Page-level text extractions:
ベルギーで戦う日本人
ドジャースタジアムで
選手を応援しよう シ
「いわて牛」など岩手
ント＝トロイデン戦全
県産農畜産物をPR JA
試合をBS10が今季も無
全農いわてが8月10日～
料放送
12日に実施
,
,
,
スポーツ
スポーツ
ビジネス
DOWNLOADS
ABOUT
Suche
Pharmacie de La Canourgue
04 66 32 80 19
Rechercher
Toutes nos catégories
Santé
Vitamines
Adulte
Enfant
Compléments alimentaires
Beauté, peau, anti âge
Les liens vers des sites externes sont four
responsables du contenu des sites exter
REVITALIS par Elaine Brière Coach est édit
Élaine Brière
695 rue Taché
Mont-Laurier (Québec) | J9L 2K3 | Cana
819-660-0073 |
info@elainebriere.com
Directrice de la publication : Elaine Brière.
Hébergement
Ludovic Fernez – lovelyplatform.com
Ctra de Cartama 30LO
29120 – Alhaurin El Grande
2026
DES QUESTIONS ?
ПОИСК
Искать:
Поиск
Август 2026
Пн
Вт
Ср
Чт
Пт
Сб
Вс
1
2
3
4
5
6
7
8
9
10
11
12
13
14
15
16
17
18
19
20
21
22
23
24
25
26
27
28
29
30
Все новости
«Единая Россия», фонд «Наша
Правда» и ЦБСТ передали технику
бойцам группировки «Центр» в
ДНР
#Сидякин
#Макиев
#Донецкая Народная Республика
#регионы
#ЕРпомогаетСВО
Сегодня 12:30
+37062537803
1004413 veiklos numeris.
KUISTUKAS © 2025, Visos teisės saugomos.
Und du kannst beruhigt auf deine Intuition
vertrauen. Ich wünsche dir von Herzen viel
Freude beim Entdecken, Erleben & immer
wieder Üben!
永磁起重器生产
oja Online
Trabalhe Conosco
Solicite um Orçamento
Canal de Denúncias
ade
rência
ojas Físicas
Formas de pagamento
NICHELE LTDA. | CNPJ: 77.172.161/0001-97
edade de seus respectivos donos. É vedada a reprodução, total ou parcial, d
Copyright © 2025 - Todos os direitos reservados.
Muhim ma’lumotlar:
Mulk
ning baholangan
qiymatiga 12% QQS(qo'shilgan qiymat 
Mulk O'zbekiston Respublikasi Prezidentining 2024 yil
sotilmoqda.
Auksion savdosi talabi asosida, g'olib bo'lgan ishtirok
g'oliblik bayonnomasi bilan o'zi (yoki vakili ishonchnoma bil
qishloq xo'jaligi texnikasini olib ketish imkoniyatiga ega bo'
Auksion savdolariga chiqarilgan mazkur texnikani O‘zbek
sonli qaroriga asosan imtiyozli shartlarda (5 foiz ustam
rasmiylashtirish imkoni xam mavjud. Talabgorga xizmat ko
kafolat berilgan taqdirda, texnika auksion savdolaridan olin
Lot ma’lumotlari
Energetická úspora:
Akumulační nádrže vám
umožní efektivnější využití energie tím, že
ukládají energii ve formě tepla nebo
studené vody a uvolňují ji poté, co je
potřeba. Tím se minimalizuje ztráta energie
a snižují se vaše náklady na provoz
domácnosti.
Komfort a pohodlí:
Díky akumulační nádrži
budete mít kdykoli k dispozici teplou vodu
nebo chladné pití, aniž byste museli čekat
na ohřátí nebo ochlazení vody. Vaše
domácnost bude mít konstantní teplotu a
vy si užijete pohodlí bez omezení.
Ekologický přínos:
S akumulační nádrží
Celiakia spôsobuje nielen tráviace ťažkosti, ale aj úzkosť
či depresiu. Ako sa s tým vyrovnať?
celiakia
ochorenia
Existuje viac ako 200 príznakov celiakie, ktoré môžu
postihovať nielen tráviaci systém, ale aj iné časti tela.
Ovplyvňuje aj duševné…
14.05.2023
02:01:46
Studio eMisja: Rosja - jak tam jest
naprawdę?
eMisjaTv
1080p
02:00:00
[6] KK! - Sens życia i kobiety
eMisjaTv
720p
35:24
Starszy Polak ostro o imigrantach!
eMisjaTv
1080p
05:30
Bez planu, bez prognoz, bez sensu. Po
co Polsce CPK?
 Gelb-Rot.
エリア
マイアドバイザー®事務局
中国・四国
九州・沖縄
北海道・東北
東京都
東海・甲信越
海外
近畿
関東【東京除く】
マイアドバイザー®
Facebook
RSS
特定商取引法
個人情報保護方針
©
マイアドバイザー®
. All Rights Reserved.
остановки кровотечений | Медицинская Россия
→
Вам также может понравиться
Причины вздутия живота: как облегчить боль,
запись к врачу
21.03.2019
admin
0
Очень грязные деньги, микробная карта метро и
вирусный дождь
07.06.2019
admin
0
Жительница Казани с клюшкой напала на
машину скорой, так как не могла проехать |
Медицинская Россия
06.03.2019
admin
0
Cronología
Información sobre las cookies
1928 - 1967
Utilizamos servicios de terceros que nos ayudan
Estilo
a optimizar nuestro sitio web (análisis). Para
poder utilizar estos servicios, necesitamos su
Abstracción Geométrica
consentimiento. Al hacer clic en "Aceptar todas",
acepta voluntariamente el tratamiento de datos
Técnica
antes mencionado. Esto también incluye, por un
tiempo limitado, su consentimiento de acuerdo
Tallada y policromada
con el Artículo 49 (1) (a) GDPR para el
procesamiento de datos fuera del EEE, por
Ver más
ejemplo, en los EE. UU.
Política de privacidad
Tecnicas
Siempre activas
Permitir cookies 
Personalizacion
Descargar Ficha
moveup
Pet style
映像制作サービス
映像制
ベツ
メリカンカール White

■ **Requirement**:
Each line above must be returned exactly as written.

■ **Expected answer**:
ベルギーで戦う日本人
ドジャースタジアムで
選手を応援しよう シ
「いわて牛」など岩手
ント＝トロイデン戦全
県産農畜産物をPR JA
試合をBS10が今季も無
全農いわてが8月10日～
料放送
12日に実施
,
,
,
スポーツ
スポーツ
ビジネス
DOWNLOADS
ABOUT
Suche
Pharmacie de La Canourgue
04 66 32 80 19
Rechercher
Toutes nos catégories
Santé
Vitamines
Adulte
Enfant
Compléments alimentaires
Beauté, peau, anti âge
Les liens vers des sites externes sont four
responsables du contenu des sites exter
REVITALIS par Elaine Brière Coach est édit
Élaine Brière
695 rue Taché
Mont-Laurier (Québec) | J9L 2K3 | Cana
819-660-0073 |
info@elainebriere.com
Directrice de la publication : Elaine Brière.
Hébergement
Ludovic Fernez – lovelyplatform.com
Ctra de Cartama 30LO
29120 – Alhaurin El Grande
2026
DES QUESTIONS ?
ПОИСК
Искать:
Поиск
Август 2026
Пн
Вт
Ср
Чт
Пт
Сб
Вс
1
2
3
4
5
6
7
8
9
10
11
12
13
14
15
16
17
18
19
20
21
22
23
24
25
26
27
28
29
30
Все новости
«Единая Россия», фонд «Наша
Правда» и ЦБСТ передали технику
бойцам группировки «Центр» в
ДНР
#Сидякин
#Макиев
#Донецкая Народная Республика
#регионы
#ЕРпомогаетСВО
Сегодня 12:30
+37062537803
1004413 veiklos numeris.
KUISTUKAS © 2025, Visos teisės saugomos.
Und du kannst beruhigt auf deine Intuition
vertrauen. Ich wünsche dir von Herzen viel
Freude beim Entdecken, Erleben & immer
wieder Üben!
永磁起重器生产
oja Online
Trabalhe Conosco
Solicite um Orçamento
Canal de Denúncias
ade
rência
ojas Físicas
Formas de pagamento
NICHELE LTDA. | CNPJ: 77.172.161/0001-97
edade de seus respectivos donos. É vedada a reprodução, total ou parcial, d
Copyright © 2025 - Todos os direitos reservados.
Muhim ma’lumotlar:
Mulk
ning baholangan
qiymatiga 12% QQS(qo'shilgan qiymat 
Mulk O'zbekiston Respublikasi Prezidentining 2024 yil
sotilmoqda.
Auksion savdosi talabi asosida, g'olib bo'lgan ishtirok
g'oliblik bayonnomasi bilan o'zi (yoki vakili ishonchnoma bil
qishloq xo'jaligi texnikasini olib ketish imkoniyatiga ega bo'
Auksion savdolariga chiqarilgan mazkur texnikani O‘zbek
sonli qaroriga asosan imtiyozli shartlarda (5 foiz ustam
rasmiylashtirish imkoni xam mavjud. Talabgorga xizmat ko
kafolat berilgan taqdirda, texnika auksion savdolaridan olin
Lot ma’lumotlari
Energetická úspora:
Akumulační nádrže vám
umožní efektivnější využití energie tím, že
ukládají energii ve formě tepla nebo
studené vody a uvolňují ji poté, co je
potřeba. Tím se minimalizuje ztráta energie
a snižují se vaše náklady na provoz
domácnosti.
Komfort a pohodlí:
Díky akumulační nádrži
budete mít kdykoli k dispozici teplou vodu
nebo chladné pití, aniž byste museli čekat
na ohřátí nebo ochlazení vody. Vaše
domácnost bude mít konstantní teplotu a
vy si užijete pohodlí bez omezení.
Ekologický přínos:
S akumulační nádrží
Celiakia spôsobuje nielen tráviace ťažkosti, ale aj úzkosť
či depresiu. Ako sa s tým vyrovnať?
celiakia
ochorenia
Existuje viac ako 200 príznakov celiakie, ktoré môžu
postihovať nielen tráviaci systém, ale aj iné časti tela.
Ovplyvňuje aj duševné…
14.05.2023
02:01:46
Studio eMisja: Rosja - jak tam jest
naprawdę?
eMisjaTv
1080p
02:00:00
[6] KK! - Sens życia i kobiety
eMisjaTv
720p
35:24
Starszy Polak ostro o imigrantach!
eMisjaTv
1080p
05:30
Bez planu, bez prognoz, bez sensu. Po
co Polsce CPK?
 Gelb-Rot.
エリア
マイアドバイザー®事務局
中国・四国
九州・沖縄
北海道・東北
東京都
東海・甲信越
海外
近畿
関東【東京除く】
マイアドバイザー®
Facebook
RSS
特定商取引法
個人情報保護方針
©
マイアドバイザー®
. All Rights Reserved.
остановки кровотечений | Медицинская Россия
→
Вам также может понравиться
Причины вздутия живота: как облегчить боль,
запись к врачу
21.03.2019
admin
0
Очень грязные деньги, микробная карта метро и
вирусный дождь
07.06.2019
admin
0
Жительница Казани с клюшкой напала на
машину скорой, так как не могла проехать |
Медицинская Россия
06.03.2019
admin
0
Cronología
Información sobre las cookies
1928 - 1967
Utilizamos servicios de terceros que nos ayudan
Estilo
a optimizar nuestro sitio web (análisis). Para
poder utilizar estos servicios, necesitamos su
Abstracción Geométrica
consentimiento. Al hacer clic en "Aceptar todas",
acepta voluntariamente el tratamiento de datos
Técnica
antes mencionado. Esto también incluye, por un
tiempo limitado, su consentimiento de acuerdo
Tallada y policromada
con el Artículo 49 (1) (a) GDPR para el
procesamiento de datos fuera del EEE, por
Ver más
ejemplo, en los EE. UU.
Política de privacidad
Tecnicas
Siempre activas
Permitir cookies 
Personalizacion
Descargar Ficha
moveup
Pet style
映像制作サービス
映像制
ベツ
メリカンカール White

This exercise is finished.